Produce an exact copy of the first line of the data below and each line after it, please, up to and including the one with "Wand en vloer egalisatie".

Excerpts from a dataset:
•••••

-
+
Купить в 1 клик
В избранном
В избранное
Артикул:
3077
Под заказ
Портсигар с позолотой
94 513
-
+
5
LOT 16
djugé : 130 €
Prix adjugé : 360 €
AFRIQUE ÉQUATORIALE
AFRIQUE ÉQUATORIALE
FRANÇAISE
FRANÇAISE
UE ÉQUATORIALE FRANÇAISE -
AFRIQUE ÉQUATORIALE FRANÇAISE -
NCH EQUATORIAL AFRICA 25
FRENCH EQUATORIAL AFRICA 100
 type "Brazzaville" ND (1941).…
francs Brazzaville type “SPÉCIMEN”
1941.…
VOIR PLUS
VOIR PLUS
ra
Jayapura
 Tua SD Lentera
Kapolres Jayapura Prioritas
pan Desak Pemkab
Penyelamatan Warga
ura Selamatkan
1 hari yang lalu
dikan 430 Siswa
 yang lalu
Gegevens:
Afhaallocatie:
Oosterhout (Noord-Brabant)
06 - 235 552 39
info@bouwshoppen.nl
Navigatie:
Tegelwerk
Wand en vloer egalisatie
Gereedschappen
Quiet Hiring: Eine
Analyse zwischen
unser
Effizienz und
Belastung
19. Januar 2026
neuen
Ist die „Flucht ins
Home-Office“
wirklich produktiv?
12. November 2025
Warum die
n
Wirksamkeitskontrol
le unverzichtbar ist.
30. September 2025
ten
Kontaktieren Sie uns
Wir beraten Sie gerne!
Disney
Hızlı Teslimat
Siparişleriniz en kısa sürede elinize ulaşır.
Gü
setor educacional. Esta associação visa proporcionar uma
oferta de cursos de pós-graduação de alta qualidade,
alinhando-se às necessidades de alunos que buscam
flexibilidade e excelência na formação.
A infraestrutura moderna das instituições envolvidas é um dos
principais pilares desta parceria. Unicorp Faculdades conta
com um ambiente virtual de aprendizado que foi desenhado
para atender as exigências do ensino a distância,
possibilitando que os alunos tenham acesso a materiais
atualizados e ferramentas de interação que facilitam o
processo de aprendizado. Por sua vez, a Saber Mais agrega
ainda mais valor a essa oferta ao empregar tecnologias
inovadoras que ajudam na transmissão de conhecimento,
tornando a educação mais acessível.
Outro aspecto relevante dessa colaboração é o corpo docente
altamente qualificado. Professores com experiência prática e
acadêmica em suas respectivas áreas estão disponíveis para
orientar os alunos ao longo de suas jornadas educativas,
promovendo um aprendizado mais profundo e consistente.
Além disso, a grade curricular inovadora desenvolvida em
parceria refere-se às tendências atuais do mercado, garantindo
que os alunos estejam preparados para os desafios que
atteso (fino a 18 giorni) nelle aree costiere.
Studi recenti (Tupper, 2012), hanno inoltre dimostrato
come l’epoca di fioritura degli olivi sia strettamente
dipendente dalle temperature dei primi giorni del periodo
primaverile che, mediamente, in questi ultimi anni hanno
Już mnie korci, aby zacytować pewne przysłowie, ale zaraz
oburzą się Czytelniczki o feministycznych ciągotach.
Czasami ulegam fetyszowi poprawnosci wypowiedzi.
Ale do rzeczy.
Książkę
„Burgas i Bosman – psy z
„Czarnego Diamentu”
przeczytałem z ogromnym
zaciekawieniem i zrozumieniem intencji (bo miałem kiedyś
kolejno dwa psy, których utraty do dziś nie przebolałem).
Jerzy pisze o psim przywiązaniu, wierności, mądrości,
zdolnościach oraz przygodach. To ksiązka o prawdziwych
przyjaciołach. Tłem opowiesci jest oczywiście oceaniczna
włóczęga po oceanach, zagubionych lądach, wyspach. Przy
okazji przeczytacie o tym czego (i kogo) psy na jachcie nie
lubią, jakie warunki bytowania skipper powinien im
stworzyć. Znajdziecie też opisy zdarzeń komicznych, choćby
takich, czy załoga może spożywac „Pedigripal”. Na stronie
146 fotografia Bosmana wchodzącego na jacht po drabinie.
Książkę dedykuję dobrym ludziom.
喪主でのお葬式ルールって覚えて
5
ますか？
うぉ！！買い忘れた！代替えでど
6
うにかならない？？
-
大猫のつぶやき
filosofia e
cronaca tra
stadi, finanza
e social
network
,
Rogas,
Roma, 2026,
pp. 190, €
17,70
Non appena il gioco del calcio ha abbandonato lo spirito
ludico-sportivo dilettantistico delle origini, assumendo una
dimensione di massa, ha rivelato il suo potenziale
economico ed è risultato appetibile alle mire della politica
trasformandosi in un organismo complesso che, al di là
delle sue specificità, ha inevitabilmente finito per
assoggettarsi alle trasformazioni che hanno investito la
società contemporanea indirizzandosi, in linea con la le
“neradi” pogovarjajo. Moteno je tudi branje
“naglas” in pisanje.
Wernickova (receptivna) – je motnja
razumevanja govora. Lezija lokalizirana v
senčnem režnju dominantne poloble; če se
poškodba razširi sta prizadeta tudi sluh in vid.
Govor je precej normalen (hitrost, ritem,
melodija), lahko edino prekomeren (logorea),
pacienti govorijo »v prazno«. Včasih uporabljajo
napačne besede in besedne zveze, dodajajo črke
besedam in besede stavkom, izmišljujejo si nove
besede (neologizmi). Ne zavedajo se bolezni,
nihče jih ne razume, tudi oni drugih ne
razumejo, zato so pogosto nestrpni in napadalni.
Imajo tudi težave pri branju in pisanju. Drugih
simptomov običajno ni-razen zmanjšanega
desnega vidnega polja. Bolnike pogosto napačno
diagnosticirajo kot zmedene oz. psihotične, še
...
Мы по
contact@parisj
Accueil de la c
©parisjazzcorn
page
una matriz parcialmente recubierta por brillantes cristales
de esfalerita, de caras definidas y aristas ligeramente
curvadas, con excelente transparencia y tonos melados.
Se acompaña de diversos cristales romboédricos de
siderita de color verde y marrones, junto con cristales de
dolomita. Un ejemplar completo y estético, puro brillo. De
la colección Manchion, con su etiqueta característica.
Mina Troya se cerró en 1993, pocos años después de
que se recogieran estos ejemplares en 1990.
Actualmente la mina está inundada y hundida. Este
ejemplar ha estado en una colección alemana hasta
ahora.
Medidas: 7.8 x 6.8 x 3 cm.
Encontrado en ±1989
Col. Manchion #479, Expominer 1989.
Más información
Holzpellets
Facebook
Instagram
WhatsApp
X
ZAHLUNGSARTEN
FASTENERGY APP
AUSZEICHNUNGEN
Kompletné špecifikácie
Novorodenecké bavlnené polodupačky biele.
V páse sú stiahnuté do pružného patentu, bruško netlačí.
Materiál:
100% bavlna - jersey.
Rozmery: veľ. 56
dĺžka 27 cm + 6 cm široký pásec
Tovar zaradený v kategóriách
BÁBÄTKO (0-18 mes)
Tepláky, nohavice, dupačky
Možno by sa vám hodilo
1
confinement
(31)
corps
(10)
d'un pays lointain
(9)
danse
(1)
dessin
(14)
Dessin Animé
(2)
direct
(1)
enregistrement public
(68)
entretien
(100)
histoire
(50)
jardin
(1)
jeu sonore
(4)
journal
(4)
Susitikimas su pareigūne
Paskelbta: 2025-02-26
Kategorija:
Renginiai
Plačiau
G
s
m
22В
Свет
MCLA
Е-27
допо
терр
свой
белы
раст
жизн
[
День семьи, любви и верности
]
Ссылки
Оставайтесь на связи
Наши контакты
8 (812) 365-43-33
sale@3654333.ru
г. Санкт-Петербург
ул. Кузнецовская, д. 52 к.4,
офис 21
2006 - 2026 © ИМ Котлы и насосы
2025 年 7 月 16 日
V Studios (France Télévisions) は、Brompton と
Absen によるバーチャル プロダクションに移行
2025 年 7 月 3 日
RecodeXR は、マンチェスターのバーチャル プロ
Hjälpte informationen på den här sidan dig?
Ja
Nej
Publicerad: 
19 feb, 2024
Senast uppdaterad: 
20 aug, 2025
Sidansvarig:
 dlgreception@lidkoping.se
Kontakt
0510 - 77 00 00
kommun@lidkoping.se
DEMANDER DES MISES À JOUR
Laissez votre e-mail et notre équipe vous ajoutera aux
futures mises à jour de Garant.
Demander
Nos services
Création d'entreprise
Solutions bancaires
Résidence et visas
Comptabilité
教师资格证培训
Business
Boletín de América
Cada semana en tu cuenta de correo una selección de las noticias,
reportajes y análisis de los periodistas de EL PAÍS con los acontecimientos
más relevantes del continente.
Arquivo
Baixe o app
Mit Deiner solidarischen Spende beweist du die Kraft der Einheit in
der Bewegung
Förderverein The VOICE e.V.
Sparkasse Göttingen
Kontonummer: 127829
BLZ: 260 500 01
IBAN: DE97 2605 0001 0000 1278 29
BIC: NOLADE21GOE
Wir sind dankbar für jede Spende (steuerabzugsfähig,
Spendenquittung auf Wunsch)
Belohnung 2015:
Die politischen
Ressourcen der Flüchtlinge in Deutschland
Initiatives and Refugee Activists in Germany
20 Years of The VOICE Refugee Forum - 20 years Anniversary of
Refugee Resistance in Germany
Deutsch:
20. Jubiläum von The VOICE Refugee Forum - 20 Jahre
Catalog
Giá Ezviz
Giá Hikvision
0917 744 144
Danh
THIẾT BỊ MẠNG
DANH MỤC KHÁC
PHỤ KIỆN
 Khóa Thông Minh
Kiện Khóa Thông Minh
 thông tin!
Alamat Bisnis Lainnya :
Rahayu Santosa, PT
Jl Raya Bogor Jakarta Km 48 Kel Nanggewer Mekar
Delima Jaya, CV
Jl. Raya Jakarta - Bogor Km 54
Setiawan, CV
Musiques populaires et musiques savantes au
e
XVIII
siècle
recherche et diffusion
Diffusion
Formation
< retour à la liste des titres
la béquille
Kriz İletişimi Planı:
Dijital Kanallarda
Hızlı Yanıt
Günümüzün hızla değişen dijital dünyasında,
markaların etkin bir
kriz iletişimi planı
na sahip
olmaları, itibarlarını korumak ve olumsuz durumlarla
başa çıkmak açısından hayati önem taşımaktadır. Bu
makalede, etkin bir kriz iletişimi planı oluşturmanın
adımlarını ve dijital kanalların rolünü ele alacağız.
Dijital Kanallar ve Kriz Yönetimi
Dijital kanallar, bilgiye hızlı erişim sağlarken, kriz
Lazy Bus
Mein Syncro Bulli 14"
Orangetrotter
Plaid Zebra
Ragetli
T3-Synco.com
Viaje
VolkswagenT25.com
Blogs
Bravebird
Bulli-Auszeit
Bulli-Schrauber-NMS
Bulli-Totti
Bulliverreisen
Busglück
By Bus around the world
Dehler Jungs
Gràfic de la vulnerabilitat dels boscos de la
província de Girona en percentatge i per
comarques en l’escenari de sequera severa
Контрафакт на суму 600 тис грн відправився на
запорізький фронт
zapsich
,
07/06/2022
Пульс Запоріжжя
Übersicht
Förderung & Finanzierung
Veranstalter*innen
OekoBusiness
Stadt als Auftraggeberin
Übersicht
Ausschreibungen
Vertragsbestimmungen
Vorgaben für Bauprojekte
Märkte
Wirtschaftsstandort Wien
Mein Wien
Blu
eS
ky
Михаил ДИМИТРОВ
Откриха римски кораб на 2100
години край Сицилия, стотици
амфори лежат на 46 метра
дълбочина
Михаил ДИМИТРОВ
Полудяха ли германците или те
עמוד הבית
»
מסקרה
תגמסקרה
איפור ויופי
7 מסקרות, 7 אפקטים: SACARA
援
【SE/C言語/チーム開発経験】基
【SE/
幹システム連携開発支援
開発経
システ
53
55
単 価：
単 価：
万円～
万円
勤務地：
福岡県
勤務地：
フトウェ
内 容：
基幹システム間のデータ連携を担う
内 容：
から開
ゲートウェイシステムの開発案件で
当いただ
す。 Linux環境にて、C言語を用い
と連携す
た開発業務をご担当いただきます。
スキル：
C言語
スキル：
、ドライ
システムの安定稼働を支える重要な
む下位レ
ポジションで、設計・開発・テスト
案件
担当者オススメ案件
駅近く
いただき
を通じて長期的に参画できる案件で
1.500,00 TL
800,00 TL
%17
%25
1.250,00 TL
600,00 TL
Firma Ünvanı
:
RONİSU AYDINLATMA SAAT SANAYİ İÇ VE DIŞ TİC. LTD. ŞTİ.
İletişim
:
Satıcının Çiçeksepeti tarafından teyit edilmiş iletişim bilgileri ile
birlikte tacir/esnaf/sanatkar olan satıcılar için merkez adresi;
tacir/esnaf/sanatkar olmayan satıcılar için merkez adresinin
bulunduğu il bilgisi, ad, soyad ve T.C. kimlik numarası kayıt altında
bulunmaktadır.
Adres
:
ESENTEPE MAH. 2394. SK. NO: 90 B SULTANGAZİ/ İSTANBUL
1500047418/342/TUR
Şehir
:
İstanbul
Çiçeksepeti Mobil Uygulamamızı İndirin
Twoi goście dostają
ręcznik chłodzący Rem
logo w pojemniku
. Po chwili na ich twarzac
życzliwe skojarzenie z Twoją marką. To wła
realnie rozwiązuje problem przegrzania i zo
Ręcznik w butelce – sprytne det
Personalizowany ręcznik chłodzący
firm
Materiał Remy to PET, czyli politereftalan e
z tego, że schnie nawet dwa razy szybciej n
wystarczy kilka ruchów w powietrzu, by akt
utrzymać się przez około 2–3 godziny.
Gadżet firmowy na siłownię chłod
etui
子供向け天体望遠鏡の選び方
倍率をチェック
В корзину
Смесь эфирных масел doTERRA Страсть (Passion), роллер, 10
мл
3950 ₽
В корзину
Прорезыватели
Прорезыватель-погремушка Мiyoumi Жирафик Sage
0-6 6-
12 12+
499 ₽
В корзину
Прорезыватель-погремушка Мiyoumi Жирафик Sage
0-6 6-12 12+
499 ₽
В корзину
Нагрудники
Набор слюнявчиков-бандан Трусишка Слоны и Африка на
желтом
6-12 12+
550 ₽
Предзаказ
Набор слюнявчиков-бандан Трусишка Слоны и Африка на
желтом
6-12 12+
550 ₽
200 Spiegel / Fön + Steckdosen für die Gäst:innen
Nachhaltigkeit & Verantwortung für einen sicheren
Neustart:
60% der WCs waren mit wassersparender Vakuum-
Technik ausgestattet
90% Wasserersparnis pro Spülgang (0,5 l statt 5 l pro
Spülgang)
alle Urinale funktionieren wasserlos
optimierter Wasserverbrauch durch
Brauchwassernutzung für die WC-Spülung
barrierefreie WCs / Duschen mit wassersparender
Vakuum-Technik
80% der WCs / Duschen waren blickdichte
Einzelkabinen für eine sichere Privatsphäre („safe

•••••

Exercise result.
-
+
Купить в 1 клик
В избранном
В избранное
Артикул:
3077
Под заказ
Портсигар с позолотой
94 513
-
+
5
LOT 16
djugé : 130 €
Prix adjugé : 360 €
AFRIQUE ÉQUATORIALE
AFRIQUE ÉQUATORIALE
FRANÇAISE
FRANÇAISE
UE ÉQUATORIALE FRANÇAISE -
AFRIQUE ÉQUATORIALE FRANÇAISE -
NCH EQUATORIAL AFRICA 25
FRENCH EQUATORIAL AFRICA 100
 type "Brazzaville" ND (1941).…
francs Brazzaville type “SPÉCIMEN”
1941.…
VOIR PLUS
VOIR PLUS
ra
Jayapura
 Tua SD Lentera
Kapolres Jayapura Prioritas
pan Desak Pemkab
Penyelamatan Warga
ura Selamatkan
1 hari yang lalu
dikan 430 Siswa
 yang lalu
Gegevens:
Afhaallocatie:
Oosterhout (Noord-Brabant)
06 - 235 552 39
info@bouwshoppen.nl
Navigatie:
Tegelwerk
Wand en vloer egalisatie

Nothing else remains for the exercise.